─── TASK INPUT ───

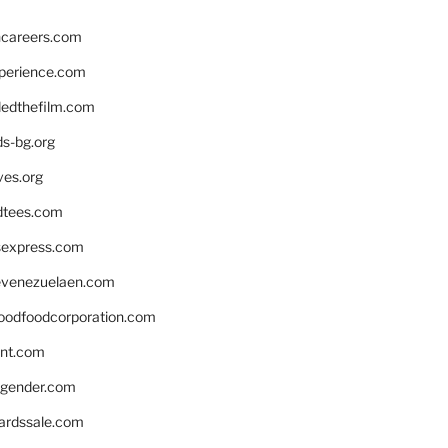
hcareers.com
xperience.com
edthefilm.com
ds-bg.org
ves.org
tees.com
rsexpress.com
venezuelaen.com
oodfoodcorporation.com
nnt.com
gender.com
ardssale.com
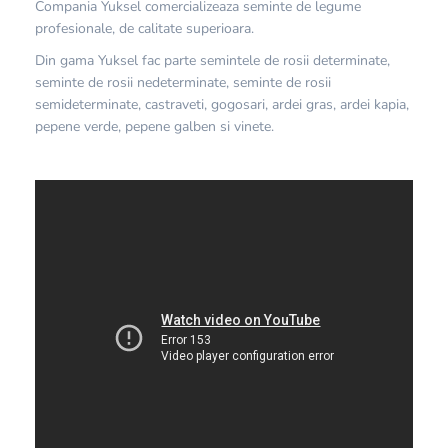
Compania Yuksel comercializeaza seminte de legume
profesionale, de calitate superioara.
Din gama Yuksel fac parte semintele de rosii determinate,
seminte de rosii nedeterminate, seminte de rosii
semideterminate, castraveti, gogosari, ardei gras, ardei kapia,
pepene verde, pepene galben si vinete.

───

THE TASK: Within the listing above, how many lines contain "rosii"? Please respond with the number and nothing else.

RESPONSE: 2